Sub-Project 2: Predicting if a User will visit a Restaurant

This 2nd task on users and restaurants determines how likely a given user would dine at a given restaurant, based on the user’s history of previosuly chosen restaurants (if available) and the restaurant’s history of customers. In other words, this uses a methodology in recommendation machine learning called collaborative filtering, which predicts how a customer will rate a product based on how that product was rated by similar customers.
Unlike the previous task, this one will employ more advanced deep learning and pre-trained ML tools.

Overview

The model neural network will take a given user and a given restaurant as an input pair, and output a value between 100% and 0% confidence on if the user will visit and eat at that restaurant.
Each user is represented by the set of all foods (or rather, food-related words) that appear in the reviews they’ve written for different restauarants.
Likewise, each restaurant is represented by the set of all foods (or rather, food-related words) that appear in the reviews written about them.

This graph visually summarizes the model architecture.

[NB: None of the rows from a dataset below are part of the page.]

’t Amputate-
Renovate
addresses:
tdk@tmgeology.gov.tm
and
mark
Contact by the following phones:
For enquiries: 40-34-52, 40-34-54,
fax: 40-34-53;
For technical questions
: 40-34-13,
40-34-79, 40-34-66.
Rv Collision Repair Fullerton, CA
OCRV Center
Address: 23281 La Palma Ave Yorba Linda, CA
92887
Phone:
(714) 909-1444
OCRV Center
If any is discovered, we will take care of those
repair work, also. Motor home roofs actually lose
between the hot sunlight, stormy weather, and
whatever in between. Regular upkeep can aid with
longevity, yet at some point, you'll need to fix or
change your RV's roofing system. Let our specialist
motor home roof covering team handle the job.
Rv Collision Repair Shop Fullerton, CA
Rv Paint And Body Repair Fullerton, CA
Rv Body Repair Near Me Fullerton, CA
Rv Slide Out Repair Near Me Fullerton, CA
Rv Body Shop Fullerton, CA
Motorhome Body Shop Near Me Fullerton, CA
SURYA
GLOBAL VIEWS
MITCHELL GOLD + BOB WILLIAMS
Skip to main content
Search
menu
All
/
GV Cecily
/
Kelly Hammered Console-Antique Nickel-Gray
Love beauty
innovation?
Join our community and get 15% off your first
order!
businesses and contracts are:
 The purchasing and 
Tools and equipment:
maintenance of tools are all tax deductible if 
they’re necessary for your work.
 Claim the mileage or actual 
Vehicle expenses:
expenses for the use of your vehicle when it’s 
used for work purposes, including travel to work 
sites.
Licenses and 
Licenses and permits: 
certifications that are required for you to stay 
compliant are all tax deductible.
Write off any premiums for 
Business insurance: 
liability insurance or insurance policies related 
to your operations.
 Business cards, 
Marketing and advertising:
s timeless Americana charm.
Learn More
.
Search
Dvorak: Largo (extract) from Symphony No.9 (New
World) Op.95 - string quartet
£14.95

As one can see, 80% of my time is actually for the data preparation and cleaning, while the prediction model itself is merely a 20% part at the end.

Text-Data-Processing

Word2Vec

In order to approximately select only the food-related words, I used a completely separate dataset: a recipe dataset where one of the columns was a list of ingredients for each recipe; while it’s impossible to get a universal list of every food-related word that exists, this is sufficient enough to build a vocabulary of just food words.
A reason behind my choice to use Word2Vec is its ability to connect relationships between words that usually appear close to one another. This is useful because it allows indirect associations between 2 given words.
- Let’s say there is a user who mostly eat seafood, but the word “seafood” never shows in their reviews. Despite being so, they can still be associated with seafood based on the seafood-related words in their reviews (“salmon”, “crab”, etc.), because there are many other sentences in the dataset that do in fact have the word “seafood” and the said seafood-related words showing up close to each other, which is how the association is learned from.
So now, a column where each row is the ingredients list for a recipe, is an effective learning place for the Word2Vec to bridges associations between food words based on their co-occurences.
One of Word2Vec’s famous features is the ability to do “arithmetic” with words. Think of it like the analogy questions of old SAT exams. For the custom food dataset vocabulary that we trained Word2Vec on, we expect things like “barbeque - july 4th + thanksgiving”, which basically asks “If July 4th is to barbeque, then Thanksgiving is to …?).”. The top leading words are related to turkey.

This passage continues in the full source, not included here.